Quand vous n’auriez point d’autres exemples que celuy que j’ay allegué au Traicté du Temporel, des barberies que fit ce Sorcier venu des plaines de Miary, cela seroit suffisant pour voir entierement les folies & abus que l’ancien trompeur a sursemees parmy les peuples, touchant le poinct que nous traictons. Mais d’autant que j’ay apris des discours des Barbiers mesme, avec lesquels j’ay parlé, plusieurs singularitez qu’ils faisoient pour amuser leurs gens : je serois marry d’en priver le Lecteur.
C’est donc la coustume des Pagys-Ouassous de celebrer en certain temps de l’annee des lustrations publiques[158], c’est à dire des purifications superstitieuses par aspersion d’eau sur les Sauvages : & bien que le tout depende de leur fantaisie, composans ces ablutions à leur caprice, neantmoins pour l’ordinaire ils font emplir d’eau des grands vaisseaux de terre, & proferans secrettement quelques paroles dessus & soufflans de la fumee de Petun, & meslans un peu de poudre de la Loge où ils sont, ils se mettent à danser, puis apres le Barbier prend des branches de Palme, qu’il trampe là dedans, & en asperge la compagnie. Cela fait, chacun prend de cette eauë dans des Couis ou escuelles de bois, & s’en lavent, comme aussi leurs enfans.

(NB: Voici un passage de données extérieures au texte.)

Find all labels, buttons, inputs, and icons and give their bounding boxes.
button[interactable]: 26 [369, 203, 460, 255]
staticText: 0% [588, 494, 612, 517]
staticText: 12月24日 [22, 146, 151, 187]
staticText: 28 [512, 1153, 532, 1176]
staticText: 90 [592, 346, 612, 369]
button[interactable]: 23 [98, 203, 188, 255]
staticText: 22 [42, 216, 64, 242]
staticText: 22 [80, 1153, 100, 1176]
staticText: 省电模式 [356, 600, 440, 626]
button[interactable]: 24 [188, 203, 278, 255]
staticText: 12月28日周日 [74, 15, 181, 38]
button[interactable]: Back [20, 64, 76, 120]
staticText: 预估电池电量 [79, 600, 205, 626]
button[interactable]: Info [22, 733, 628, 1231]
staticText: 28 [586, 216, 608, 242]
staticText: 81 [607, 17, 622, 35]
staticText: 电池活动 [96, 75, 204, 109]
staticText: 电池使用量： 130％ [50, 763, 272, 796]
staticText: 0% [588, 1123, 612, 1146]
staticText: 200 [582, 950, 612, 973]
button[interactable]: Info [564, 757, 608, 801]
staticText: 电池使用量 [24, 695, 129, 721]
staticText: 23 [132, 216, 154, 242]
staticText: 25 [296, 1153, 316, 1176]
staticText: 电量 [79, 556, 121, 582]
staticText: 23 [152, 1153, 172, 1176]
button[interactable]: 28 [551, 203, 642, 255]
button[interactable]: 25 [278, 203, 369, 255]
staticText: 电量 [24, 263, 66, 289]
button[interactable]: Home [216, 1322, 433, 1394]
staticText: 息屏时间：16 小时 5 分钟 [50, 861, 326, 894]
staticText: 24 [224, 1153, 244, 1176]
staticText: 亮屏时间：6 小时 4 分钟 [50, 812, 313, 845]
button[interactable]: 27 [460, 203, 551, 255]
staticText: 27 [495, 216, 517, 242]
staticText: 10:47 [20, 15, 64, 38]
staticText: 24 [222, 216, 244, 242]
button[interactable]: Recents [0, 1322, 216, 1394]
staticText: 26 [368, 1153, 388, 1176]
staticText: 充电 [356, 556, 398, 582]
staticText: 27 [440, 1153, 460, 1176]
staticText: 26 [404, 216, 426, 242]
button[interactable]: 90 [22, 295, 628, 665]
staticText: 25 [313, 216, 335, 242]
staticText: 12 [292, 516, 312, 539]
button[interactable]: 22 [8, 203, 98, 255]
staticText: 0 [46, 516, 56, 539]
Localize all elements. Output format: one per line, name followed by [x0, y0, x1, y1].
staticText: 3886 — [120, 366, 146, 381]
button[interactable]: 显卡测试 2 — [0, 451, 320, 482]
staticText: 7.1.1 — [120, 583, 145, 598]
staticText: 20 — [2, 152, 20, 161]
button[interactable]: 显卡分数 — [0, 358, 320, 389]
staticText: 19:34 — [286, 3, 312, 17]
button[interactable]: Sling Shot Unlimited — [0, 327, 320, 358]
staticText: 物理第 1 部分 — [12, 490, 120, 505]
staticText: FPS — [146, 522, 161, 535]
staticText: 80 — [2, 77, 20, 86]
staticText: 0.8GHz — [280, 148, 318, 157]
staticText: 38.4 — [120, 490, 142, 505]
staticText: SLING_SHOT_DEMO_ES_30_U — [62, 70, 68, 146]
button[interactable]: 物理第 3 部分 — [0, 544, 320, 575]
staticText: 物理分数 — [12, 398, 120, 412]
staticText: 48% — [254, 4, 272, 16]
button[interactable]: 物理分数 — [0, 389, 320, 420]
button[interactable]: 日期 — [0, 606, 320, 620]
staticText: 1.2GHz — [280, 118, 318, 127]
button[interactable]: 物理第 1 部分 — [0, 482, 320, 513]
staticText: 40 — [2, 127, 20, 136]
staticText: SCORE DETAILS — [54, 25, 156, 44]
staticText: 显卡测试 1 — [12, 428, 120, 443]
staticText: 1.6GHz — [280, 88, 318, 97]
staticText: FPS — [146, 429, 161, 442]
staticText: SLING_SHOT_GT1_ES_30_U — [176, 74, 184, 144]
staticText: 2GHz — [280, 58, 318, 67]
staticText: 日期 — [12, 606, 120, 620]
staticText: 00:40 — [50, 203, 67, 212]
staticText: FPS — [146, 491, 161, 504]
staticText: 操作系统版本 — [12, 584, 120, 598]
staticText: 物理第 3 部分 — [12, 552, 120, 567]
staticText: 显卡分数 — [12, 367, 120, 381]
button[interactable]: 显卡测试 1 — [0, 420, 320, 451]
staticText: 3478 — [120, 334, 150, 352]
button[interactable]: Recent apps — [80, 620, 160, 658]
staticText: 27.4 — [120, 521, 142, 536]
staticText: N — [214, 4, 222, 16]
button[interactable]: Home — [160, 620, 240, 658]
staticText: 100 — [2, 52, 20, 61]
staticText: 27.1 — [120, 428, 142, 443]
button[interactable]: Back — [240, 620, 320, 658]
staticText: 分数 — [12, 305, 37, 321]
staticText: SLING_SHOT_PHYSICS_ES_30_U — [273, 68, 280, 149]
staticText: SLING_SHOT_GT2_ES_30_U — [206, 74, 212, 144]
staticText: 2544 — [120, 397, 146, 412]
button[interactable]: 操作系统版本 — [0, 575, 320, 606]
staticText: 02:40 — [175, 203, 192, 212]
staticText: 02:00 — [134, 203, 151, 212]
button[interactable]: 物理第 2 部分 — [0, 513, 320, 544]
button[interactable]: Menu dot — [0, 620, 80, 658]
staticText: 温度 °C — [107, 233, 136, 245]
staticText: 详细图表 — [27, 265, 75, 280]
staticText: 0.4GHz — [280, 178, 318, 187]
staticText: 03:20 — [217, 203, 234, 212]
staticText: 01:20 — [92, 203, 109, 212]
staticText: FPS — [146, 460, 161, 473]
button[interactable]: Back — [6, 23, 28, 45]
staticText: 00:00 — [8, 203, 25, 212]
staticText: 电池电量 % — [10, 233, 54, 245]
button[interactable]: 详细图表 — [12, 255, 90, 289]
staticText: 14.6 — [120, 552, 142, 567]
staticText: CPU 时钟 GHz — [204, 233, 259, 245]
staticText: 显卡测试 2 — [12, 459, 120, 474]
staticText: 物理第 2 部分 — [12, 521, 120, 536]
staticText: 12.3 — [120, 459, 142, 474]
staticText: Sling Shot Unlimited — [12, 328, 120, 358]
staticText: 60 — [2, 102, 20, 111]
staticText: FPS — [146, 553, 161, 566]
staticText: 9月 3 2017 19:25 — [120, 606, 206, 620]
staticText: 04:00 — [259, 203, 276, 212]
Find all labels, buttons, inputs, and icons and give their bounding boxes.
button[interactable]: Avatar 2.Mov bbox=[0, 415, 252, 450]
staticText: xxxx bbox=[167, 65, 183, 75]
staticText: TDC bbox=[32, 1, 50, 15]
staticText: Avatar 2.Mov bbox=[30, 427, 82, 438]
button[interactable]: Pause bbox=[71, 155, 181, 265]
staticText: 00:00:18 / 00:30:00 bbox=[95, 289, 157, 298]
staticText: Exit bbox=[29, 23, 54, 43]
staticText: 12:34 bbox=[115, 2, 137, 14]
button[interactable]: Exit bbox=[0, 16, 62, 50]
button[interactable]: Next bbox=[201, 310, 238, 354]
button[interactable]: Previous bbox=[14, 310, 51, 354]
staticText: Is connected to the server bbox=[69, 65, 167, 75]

Pacamont, Grand Barbier de Comma[159], me contoit un jour qu’il faisoit sortir de l’eau de terre, avec laquelle il lavoit ces gens, au grand estonnement de tous ces Barbares, qui voyoient sortir si nouvellement cette eauë du milieu de sa Loge, & la recevoient comme si elle eust esté miraculeusement envoyee par les Esprits : mais le rusé avoit emply un grand vaisseau d’eau, laquelle s’escouloit par soubs terre dans des canaux de bois creux qui est en grande quantité au Bresil : & ainsi il trompoit ces gens.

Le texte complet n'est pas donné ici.